The premise is that it was too hard to score in the 90's for a mid-efficiency player on a bottom offensive team with no other scorers to take a lot of shots and score a lot of points, but it was EASIER to score in every 90's season except for ONE than it was in 00-01. If your argument was simply that Stackhouse couldn't score 29.8 ppg in the lockout season, yea, of course, because there was a lot of sucking in general that year.

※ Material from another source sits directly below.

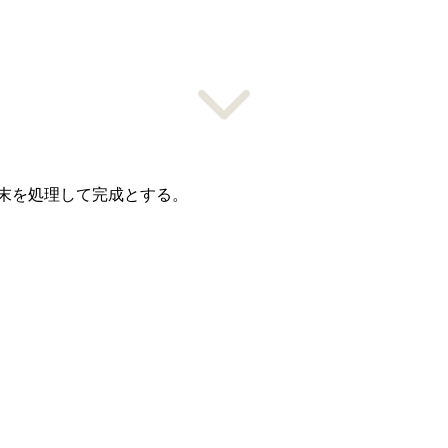
末を処理して完成とする。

Pippen in the quoted video just talks about how it is more difficult to defend individually in general, yup, they are also comparing to around 15 years later, and Pippen really just mainly mentions that it made it harder for him to defend at 34 years old when a lot of guys were quicker, faster, etc. But the data doesn't show that offenses had any easier time scoring than all the previous seasons before the lockout season than they did in 00-01.
98-99 - Lockout = Crap BasketballLet's also remember that the 98-99 dip in scoring was directly related to the NBA lockout, and the increase in 99-00 was not simply because a rule changed. In addition, 98-99 was an outlier compared to the rest of the 90's in itself.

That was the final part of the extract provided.